Dec. 2, 2008

Muscle May Be First Tissue Damaged in ALS

Damage to muscle fibers may play an earlier and larger role in ALS (amyotrophic lateral sclerosis, or Lou Gehrig's disease) than previously believed, according to a multinational team of researchers coordinated by MDA grantee Antonio Musaro at the University of Rome (Italy).

The findings of these investigators, published in the Nov. 5 issue of Cell Metabolism, contradict an assumption ALS researchers have made for decades, which is that the primary targets in the disease process are muscle-controlling nerve cells called motor neurons in the spinal cord and brain.

The new conclusions, if confirmed, would be a positive development for ALS researchers and patients, because muscle tissue is more accessible than the spinal cord or brain and would be easier to reach with therapeutic substances.

However, in a study partially funded by MDA that was published in Proceedings of the National Academy of Sciences in 2006, Timothy Miller and colleagues showed that partially blocking the effects of an ALS-causing genetic mutation in mice in muscle alone, while leaving the mutation in motor neurons, did not slow the course of the disease.

These investigators interpreted their findings to mean that muscle does not play an important role in ALS, at least in the form caused by mutations in the SOD1 gene, and that the problem is primarily one of motor neuron damage.

In their new paper, Gabriella Dobrowolny and colleagues (coordinated by Musaro) report having conducted different experiments, and they come to different conclusions about these earlier findings.

In their experiments, the Musaro group found that when mice were genetically engineered to express mutated SOD1 genes and produce a toxic form of the SOD1 protein in skeletal muscles alone, they developed severe muscle wasting without any loss of motor neurons.

The muscle fibers with the mutated SOD1 genes sustained damage to their protective membranes, showed a change in metabolic activity, and didn't function normally, the investigators say.

"The results of this study challenge the accepted dogma that motor neuron degeneration ... is the primary cause of muscle atrophy [wasting]," they note.

They say their findings don't necessarily contradict the report from Miller and coworkers.

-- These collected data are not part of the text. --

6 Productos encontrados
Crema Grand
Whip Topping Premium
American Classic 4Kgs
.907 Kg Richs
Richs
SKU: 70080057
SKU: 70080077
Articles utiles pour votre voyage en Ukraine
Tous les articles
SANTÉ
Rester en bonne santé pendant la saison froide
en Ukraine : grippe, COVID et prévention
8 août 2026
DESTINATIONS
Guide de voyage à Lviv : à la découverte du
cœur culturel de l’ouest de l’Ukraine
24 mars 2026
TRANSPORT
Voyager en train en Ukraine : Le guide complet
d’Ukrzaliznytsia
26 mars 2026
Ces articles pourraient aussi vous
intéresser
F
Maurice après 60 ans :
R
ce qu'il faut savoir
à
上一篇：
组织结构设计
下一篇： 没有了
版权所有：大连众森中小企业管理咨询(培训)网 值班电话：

Instead, they speculate, the reason that group didn't see any slowing of the ALS disease process after blocking mutated SOD1 in muscle tissue is that the SOD1 wasn't blocked completely and therefore continued to exert its toxic effect on muscle fibers.

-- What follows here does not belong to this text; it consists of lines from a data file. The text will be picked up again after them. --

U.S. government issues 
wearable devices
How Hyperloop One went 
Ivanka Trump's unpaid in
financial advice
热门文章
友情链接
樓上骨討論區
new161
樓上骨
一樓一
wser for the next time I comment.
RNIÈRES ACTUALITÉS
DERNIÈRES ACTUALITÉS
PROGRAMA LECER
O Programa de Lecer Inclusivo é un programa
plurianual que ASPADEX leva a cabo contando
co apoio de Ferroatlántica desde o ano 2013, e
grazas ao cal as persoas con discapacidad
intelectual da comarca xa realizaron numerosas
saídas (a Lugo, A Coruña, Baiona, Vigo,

They further speculate that toxic signals originating from skeletal muscle fibers may compromise the nerve-to-muscle connections. Damage to these connections, known as neuromuscular junctions, could, in this new way of looking at ALS, contribute to the loss of motor neurons.

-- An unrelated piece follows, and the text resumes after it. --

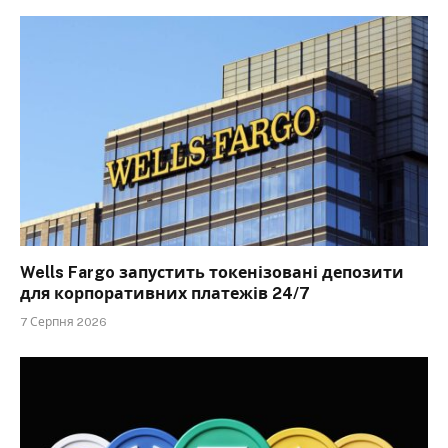
Wells Fargo запустить токенізовані депозити
для корпоративних платежів 24/7
7 Серпня 2026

"Taken together," Musaro said, "these results support the redefinition of ALS as a multisystem disease in which in structural, physiological and metabolic alterations in different cell types -- muscle cells, motor neurons and motor-neuron support cells -- may act synergistically to exacerbate the disease." He added that, from a therapeutic point of view, "perhaps the most powerful future approach would be to target both spinal cord and muscle."